> **Problem details**: Beneath this line is the data. Output exactly the lines from the line with "bei Geimpften sechsmal häufiger." to the line with "قیمت خودرو داخلی", both ends included, and nothing more.

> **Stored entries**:
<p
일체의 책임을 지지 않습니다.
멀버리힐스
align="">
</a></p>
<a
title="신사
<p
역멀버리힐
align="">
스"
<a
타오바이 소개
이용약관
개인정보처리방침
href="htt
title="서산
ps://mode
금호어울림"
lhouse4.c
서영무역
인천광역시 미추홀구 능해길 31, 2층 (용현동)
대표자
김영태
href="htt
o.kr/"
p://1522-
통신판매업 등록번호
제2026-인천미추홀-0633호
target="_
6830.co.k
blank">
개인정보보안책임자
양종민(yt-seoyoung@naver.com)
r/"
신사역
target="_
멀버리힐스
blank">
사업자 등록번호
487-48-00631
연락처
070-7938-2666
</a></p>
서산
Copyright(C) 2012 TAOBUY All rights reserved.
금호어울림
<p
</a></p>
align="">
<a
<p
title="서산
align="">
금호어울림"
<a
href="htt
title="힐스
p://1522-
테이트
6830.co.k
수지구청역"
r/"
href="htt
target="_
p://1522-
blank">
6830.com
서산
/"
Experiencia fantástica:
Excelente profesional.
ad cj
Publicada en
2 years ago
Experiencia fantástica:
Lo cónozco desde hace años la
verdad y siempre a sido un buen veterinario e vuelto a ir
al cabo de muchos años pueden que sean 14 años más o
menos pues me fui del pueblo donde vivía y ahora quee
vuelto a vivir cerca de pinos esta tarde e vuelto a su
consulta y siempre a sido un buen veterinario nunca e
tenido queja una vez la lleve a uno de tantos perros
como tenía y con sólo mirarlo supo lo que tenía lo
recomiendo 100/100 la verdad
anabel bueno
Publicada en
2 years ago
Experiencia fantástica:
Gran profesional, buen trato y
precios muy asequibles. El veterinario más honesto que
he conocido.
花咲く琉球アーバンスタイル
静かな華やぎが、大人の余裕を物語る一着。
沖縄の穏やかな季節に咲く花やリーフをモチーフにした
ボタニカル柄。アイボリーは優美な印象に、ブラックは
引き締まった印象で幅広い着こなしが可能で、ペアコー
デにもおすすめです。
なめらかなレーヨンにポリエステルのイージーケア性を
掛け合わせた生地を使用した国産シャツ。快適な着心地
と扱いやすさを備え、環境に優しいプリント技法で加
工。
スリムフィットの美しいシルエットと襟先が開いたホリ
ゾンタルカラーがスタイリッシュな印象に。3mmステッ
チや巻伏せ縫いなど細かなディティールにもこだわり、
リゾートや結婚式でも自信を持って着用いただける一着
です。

--

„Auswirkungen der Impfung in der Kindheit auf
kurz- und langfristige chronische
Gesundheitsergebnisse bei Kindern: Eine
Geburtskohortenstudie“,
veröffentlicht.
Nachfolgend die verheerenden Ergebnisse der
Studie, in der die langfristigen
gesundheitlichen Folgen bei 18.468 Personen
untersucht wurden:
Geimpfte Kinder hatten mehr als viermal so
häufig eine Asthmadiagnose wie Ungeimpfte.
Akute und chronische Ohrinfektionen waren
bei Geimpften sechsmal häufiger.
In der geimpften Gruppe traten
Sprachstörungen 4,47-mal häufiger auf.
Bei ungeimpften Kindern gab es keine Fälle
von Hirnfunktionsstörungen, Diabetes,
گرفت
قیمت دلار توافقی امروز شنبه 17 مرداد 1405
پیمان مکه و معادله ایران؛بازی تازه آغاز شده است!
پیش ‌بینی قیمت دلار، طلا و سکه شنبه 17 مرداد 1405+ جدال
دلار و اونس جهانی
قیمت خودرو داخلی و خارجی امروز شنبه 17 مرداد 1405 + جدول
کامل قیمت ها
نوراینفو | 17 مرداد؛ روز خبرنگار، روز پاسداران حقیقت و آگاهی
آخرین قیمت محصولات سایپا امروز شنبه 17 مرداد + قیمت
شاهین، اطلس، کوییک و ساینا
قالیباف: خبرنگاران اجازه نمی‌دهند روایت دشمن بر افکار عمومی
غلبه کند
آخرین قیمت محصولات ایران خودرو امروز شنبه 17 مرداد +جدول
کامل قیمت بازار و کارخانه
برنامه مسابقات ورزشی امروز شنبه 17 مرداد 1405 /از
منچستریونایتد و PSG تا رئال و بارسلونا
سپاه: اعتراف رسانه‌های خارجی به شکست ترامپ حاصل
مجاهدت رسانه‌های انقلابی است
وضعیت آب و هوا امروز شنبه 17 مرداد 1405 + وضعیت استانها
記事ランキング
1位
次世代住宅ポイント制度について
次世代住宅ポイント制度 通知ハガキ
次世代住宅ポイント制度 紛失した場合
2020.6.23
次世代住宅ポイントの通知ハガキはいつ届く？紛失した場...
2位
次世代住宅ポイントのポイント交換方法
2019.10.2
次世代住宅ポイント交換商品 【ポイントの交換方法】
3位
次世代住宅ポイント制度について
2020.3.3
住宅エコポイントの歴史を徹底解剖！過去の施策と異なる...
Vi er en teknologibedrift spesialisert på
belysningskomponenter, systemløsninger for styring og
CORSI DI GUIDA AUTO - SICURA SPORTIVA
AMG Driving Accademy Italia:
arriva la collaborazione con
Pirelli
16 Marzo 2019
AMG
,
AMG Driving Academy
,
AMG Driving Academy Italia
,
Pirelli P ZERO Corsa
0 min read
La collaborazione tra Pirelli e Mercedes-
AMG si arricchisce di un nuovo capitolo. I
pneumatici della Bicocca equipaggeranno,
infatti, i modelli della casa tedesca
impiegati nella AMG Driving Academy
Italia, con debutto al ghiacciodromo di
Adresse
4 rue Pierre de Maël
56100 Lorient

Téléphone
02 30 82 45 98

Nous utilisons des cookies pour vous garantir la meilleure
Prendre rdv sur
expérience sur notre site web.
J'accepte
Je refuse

> **Task answer**:
bei Geimpften sechsmal häufiger.
In der geimpften Gruppe traten
Sprachstörungen 4,47-mal häufiger auf.
Bei ungeimpften Kindern gab es keine Fälle
von Hirnfunktionsstörungen, Diabetes,
گرفت
قیمت دلار توافقی امروز شنبه 17 مرداد 1405
پیمان مکه و معادله ایران؛بازی تازه آغاز شده است!
پیش ‌بینی قیمت دلار، طلا و سکه شنبه 17 مرداد 1405+ جدال
دلار و اونس جهانی
قیمت خودرو داخلی و خارجی امروز شنبه 17 مرداد 1405 + جدول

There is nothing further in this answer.